The Arctic is currently warming three to four times faster than the global average. One way the Tara Polar Station plans to make the most of its time there is by sharing all its findings with laboratories across Europe. This could help researchers study how changes at the Poles stand to affect rising sea levels and global weather, including storm sizes and the tropical monsoon.
In addition, there are species, genes and proteins here that do not exist anywhere else on Earth. “When you realise how much these extreme environments have contributed to science, medicine and biotechnology, you realise they’re well worth protecting,” Troublé says.
Fish in polar waters, for instance, provided the first clues to how to produce antifreeze proteins (now used in organ preservation).
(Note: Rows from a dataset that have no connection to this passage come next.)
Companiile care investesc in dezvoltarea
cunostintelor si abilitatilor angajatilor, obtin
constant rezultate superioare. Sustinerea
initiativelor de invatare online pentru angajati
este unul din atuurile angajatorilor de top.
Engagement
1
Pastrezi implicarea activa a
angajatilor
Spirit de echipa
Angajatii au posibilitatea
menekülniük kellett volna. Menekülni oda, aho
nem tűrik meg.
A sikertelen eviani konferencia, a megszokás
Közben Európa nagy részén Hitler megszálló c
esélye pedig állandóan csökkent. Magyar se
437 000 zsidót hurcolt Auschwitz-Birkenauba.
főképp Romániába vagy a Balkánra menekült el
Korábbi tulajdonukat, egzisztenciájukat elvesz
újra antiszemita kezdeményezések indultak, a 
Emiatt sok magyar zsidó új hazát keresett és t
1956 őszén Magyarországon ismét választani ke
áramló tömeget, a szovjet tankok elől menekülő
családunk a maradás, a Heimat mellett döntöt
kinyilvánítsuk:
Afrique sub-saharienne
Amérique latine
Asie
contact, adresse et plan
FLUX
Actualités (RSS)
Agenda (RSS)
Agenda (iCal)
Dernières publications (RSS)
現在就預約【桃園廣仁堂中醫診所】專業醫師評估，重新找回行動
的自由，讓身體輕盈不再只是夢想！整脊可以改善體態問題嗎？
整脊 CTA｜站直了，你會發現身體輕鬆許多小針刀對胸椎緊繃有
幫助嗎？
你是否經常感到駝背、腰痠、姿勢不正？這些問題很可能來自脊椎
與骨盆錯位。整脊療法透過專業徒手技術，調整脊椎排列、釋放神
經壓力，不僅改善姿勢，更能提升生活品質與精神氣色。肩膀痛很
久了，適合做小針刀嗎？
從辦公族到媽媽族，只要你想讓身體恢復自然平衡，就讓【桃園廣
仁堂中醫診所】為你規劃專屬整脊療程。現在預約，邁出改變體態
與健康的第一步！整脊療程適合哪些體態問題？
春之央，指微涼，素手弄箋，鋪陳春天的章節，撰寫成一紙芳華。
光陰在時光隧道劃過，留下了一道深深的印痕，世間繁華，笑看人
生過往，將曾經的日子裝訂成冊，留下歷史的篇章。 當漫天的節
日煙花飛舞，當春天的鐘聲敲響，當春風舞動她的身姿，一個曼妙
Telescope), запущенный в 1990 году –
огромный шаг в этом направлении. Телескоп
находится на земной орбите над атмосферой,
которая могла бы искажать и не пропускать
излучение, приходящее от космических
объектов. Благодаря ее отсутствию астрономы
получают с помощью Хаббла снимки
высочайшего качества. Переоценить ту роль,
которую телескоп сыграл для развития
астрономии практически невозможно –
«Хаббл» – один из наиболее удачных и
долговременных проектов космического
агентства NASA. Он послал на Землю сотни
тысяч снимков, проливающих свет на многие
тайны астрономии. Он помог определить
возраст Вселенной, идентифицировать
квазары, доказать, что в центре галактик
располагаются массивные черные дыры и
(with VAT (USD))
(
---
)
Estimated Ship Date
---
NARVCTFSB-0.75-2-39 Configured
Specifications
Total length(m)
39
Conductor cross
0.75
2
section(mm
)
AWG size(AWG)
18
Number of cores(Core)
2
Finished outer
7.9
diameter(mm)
That was in 1957. More recently, researchers have also identified powerful new antibiotic-producing bacterial strains in Antarctic marine invertebrates.
Meanwhile, commercial fishing fleets are already vying to use the route that would be opened up by the retreat of Arctic ice in summer. Shipping companies are looking to use it too. There is talk of mining the ocean beds that are set to be exposed for the first time.
So far, such activity has been banned in the Central Arctic Ocean until 2037. But that is only a decade from now.